Sa Sa saw a retail sales increase of 20.8 per cent in Hong Kong and Macau, which remained the largest contributor to the group’s turnover and profits.

Meanwhile, turnover in mainland China increased by 22.6 per cent, driven by new store openings and continuous improvements in store and frontline staff productivity.

Turnover in Singapore, Malaysia and Taiwan grew 5.5 per cent, 24 per cent and 12.7 per cent, respectively.

Sa Sa expects the coming fiscal year to be challenging as there are still no signs of any strong recovery in the Chinese economy, however, it says the cosmetics business remains resilient, particularly in Hong Kong.
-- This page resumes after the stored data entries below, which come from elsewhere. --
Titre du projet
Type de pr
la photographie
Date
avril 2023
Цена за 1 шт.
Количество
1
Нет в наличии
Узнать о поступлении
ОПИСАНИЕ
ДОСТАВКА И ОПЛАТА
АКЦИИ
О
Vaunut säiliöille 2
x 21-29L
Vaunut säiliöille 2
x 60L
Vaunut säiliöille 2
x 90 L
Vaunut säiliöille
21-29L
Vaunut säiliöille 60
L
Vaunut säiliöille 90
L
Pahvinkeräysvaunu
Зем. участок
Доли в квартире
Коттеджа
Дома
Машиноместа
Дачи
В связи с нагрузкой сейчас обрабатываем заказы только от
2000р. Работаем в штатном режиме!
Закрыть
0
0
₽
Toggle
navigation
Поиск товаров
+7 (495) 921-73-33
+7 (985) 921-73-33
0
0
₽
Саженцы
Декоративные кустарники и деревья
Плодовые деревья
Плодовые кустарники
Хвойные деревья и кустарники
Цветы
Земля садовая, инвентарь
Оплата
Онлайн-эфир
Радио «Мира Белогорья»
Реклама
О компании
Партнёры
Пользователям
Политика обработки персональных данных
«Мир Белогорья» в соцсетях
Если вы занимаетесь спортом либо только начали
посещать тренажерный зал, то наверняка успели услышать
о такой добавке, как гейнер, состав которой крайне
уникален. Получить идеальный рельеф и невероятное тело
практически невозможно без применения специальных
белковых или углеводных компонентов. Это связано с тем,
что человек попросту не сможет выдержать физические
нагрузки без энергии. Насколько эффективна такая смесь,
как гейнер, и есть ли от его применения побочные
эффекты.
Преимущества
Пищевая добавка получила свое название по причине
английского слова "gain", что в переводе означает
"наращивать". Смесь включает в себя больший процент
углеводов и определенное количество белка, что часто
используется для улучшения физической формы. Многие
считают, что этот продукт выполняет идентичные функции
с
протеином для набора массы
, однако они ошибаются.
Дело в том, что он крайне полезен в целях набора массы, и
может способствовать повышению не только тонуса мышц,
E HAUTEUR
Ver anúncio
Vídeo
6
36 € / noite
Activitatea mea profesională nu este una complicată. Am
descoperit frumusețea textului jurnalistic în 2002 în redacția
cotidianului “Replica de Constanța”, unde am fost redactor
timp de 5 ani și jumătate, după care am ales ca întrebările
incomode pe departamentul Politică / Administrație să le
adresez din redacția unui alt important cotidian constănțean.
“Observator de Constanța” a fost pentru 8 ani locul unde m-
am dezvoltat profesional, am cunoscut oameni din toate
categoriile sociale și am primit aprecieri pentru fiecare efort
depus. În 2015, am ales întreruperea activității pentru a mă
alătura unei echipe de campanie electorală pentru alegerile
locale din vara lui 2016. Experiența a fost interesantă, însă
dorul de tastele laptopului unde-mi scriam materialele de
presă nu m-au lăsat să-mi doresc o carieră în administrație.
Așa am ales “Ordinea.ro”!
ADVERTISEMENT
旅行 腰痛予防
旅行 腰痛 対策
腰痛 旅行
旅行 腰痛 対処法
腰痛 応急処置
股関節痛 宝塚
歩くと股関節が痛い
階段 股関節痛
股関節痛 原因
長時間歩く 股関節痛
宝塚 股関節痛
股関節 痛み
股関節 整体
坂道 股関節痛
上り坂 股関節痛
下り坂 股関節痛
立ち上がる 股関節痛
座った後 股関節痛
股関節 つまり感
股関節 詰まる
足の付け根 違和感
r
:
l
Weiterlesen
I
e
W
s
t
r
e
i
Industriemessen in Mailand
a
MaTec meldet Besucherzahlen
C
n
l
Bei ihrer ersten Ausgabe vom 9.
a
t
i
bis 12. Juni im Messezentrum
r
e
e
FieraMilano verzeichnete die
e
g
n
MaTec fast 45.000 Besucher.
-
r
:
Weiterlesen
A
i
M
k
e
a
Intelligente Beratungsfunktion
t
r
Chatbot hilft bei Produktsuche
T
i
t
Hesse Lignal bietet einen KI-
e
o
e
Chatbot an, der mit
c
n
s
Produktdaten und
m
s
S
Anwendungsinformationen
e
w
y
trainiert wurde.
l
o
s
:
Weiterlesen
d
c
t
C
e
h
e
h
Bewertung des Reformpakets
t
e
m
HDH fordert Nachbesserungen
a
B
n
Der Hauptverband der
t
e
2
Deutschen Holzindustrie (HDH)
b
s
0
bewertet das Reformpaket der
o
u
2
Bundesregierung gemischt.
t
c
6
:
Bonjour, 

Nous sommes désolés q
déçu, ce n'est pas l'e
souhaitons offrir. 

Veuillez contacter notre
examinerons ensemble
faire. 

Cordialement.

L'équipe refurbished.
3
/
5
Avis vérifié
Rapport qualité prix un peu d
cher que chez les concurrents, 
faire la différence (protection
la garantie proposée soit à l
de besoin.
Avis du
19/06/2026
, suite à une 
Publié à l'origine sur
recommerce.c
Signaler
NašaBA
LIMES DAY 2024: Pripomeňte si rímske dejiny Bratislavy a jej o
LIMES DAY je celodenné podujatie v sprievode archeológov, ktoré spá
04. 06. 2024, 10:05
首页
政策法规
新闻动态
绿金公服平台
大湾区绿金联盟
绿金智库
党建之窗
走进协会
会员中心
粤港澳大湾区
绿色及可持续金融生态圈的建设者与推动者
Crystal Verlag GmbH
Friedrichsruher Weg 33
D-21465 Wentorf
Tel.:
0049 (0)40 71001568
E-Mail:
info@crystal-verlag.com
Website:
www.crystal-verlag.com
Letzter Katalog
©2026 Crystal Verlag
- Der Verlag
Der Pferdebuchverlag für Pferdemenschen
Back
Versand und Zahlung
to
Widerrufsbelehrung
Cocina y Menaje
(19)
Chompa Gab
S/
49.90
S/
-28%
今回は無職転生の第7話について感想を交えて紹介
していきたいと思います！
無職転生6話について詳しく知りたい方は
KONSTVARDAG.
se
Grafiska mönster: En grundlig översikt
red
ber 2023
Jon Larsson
Sa Sa says it will increase its retail space in tourist locations in Hong Kong. In mainland China, it plans to boost penetration in lower-tier cities while continue closing underperforming stores and counters.

“Although we have seen moderation in the growth of the mainland China economy, as well as in our other markets, we are confident that our proven strategies, our commitment to forward planning and our inherent flexibility will enable Sa Sa to continue to deliver sustained growth for the coming fiscal year and beyond,” said chairman and CEO Simon Kwok.

Sa Sa operates more than 260 stores and counters in Asia that sell more than 600 brands of make-up, skin care, fragrance and hair care products including its own brands and international brands.